* _Work instruction_
The task calls for every line of the data to be retyped exactly.

Pixel coordinate grounding data
*****

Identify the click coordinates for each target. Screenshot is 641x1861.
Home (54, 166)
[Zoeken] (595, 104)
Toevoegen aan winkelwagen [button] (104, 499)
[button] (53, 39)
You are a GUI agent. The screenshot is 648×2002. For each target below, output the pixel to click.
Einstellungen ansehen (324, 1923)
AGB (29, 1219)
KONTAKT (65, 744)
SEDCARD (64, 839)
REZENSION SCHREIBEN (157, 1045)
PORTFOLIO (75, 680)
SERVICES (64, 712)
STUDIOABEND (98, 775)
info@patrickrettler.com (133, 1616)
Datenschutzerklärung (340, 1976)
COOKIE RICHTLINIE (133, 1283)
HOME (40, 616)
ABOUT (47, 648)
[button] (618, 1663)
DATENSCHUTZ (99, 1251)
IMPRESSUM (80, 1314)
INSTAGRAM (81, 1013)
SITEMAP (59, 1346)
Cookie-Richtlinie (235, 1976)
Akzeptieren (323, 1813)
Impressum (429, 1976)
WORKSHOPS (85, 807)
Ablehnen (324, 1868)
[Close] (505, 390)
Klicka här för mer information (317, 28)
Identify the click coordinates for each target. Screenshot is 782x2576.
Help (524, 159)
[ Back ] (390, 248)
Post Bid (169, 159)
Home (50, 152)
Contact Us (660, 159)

*****

* _Task result_
Identify the click coordinates for each target. Screenshot is 641x1861.
Home (54, 166)
[Zoeken] (595, 104)
Toevoegen aan winkelwagen [button] (104, 499)
[button] (53, 39)
You are a GUI agent. The screenshot is 648×2002. For each target below, output the pixel to click.
Einstellungen ansehen (324, 1923)
AGB (29, 1219)
KONTAKT (65, 744)
SEDCARD (64, 839)
REZENSION SCHREIBEN (157, 1045)
PORTFOLIO (75, 680)
SERVICES (64, 712)
STUDIOABEND (98, 775)
info@patrickrettler.com (133, 1616)
Datenschutzerklärung (340, 1976)
COOKIE RICHTLINIE (133, 1283)
HOME (40, 616)
ABOUT (47, 648)
[button] (618, 1663)
DATENSCHUTZ (99, 1251)
IMPRESSUM (80, 1314)
INSTAGRAM (81, 1013)
SITEMAP (59, 1346)
Cookie-Richtlinie (235, 1976)
Akzeptieren (323, 1813)
Impressum (429, 1976)
WORKSHOPS (85, 807)
Ablehnen (324, 1868)
[Close] (505, 390)
Klicka här för mer information (317, 28)
Identify the click coordinates for each target. Screenshot is 782x2576.
Help (524, 159)
[ Back ] (390, 248)
Post Bid (169, 159)
Home (50, 152)
Contact Us (660, 159)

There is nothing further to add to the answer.